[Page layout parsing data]
((
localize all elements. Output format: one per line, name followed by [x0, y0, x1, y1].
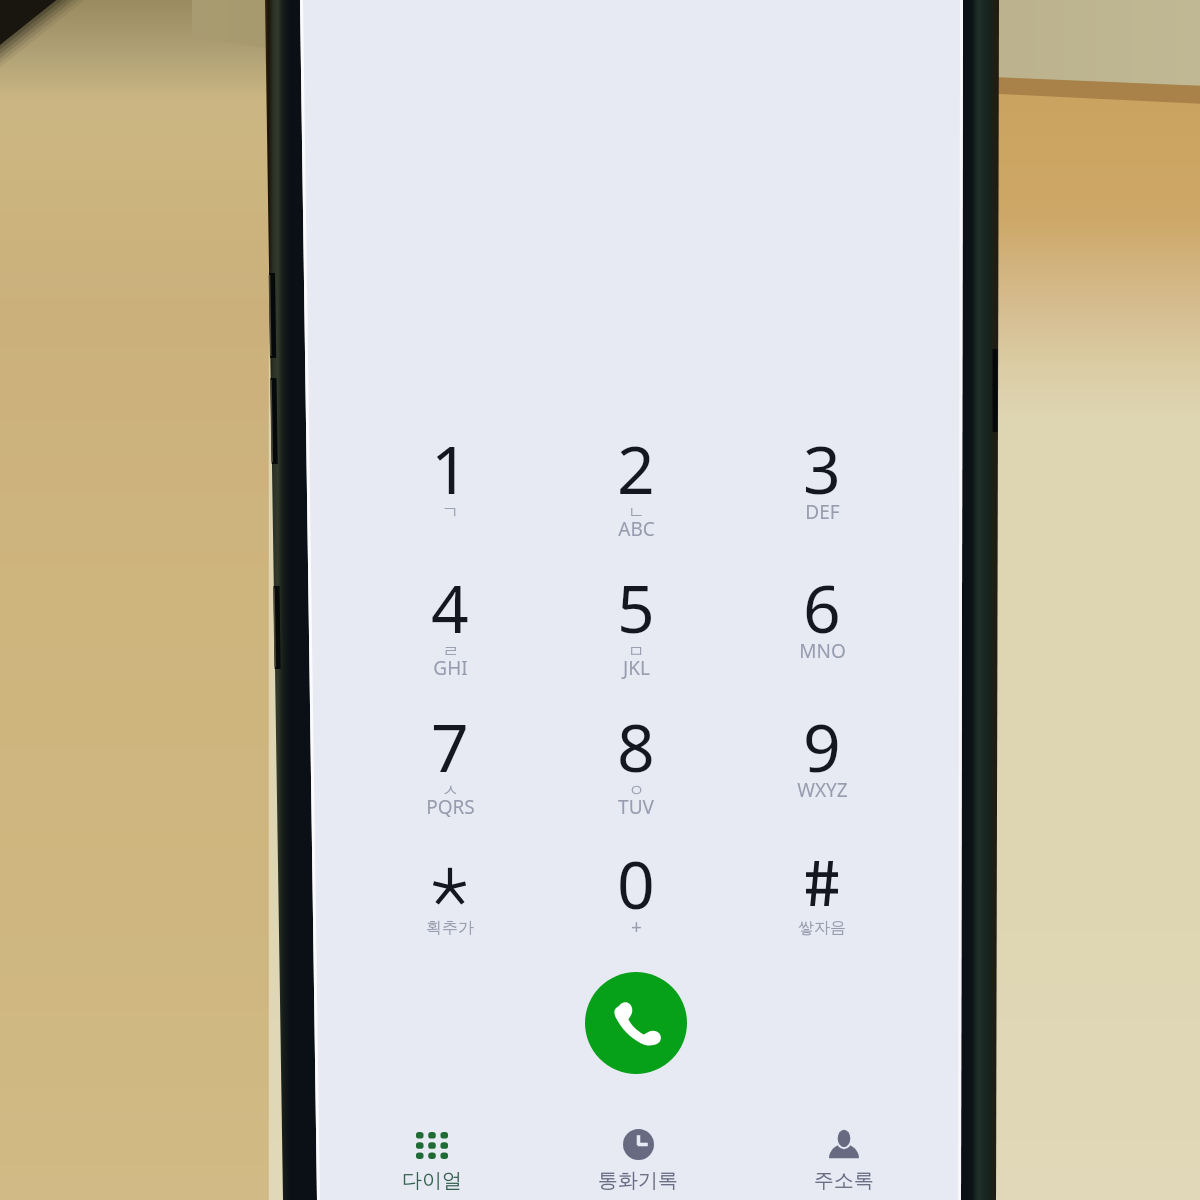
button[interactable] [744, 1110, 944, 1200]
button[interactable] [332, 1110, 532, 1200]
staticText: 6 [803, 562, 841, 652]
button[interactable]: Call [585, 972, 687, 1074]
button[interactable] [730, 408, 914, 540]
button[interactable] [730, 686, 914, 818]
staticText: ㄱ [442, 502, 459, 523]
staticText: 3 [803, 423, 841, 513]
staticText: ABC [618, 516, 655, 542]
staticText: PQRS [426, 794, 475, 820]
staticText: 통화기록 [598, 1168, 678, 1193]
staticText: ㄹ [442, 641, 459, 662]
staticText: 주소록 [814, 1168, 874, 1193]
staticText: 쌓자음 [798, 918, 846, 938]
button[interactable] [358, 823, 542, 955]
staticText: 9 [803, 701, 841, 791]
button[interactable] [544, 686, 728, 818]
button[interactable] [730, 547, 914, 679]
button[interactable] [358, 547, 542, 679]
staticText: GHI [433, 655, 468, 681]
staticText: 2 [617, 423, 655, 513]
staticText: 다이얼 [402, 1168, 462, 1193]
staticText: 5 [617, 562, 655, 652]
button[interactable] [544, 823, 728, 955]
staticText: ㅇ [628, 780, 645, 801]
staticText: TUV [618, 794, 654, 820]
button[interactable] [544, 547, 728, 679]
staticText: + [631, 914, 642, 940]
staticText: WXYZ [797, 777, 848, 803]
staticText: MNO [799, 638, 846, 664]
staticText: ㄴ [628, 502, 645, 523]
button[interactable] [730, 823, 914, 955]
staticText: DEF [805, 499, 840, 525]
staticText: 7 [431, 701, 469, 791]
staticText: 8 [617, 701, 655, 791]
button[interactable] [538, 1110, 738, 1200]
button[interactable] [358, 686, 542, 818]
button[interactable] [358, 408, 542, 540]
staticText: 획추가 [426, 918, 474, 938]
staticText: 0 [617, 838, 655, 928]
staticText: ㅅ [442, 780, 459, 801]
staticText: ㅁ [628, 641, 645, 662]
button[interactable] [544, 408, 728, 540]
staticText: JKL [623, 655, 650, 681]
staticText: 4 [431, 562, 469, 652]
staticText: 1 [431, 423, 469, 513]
))
The output is the data above, repeated exactly, with pictures omitted.

● **Your solution**
localize all elements. Output format: one per line, name followed by [x0, y0, x1, y1].
button[interactable] [744, 1110, 944, 1200]
button[interactable] [332, 1110, 532, 1200]
staticText: 6 [803, 562, 841, 652]
button[interactable]: Call [585, 972, 687, 1074]
button[interactable] [730, 408, 914, 540]
button[interactable] [730, 686, 914, 818]
staticText: ㄱ [442, 502, 459, 523]
staticText: 3 [803, 423, 841, 513]
staticText: ABC [618, 516, 655, 542]
staticText: PQRS [426, 794, 475, 820]
staticText: 통화기록 [598, 1168, 678, 1193]
staticText: ㄹ [442, 641, 459, 662]
staticText: 주소록 [814, 1168, 874, 1193]
staticText: 쌓자음 [798, 918, 846, 938]
button[interactable] [358, 823, 542, 955]
staticText: 9 [803, 701, 841, 791]
button[interactable] [544, 686, 728, 818]
button[interactable] [730, 547, 914, 679]
button[interactable] [358, 547, 542, 679]
staticText: GHI [433, 655, 468, 681]
staticText: 2 [617, 423, 655, 513]
staticText: 다이얼 [402, 1168, 462, 1193]
staticText: 5 [617, 562, 655, 652]
button[interactable] [544, 823, 728, 955]
staticText: ㅇ [628, 780, 645, 801]
staticText: TUV [618, 794, 654, 820]
button[interactable] [544, 547, 728, 679]
staticText: + [631, 914, 642, 940]
staticText: WXYZ [797, 777, 848, 803]
staticText: MNO [799, 638, 846, 664]
staticText: ㄴ [628, 502, 645, 523]
button[interactable] [730, 823, 914, 955]
staticText: DEF [805, 499, 840, 525]
staticText: 7 [431, 701, 469, 791]
staticText: 8 [617, 701, 655, 791]
button[interactable] [538, 1110, 738, 1200]
button[interactable] [358, 686, 542, 818]
button[interactable] [358, 408, 542, 540]
staticText: 획추가 [426, 918, 474, 938]
staticText: 0 [617, 838, 655, 928]
staticText: ㅅ [442, 780, 459, 801]
staticText: ㅁ [628, 641, 645, 662]
button[interactable] [544, 408, 728, 540]
staticText: JKL [623, 655, 650, 681]
staticText: 4 [431, 562, 469, 652]
staticText: 1 [431, 423, 469, 513]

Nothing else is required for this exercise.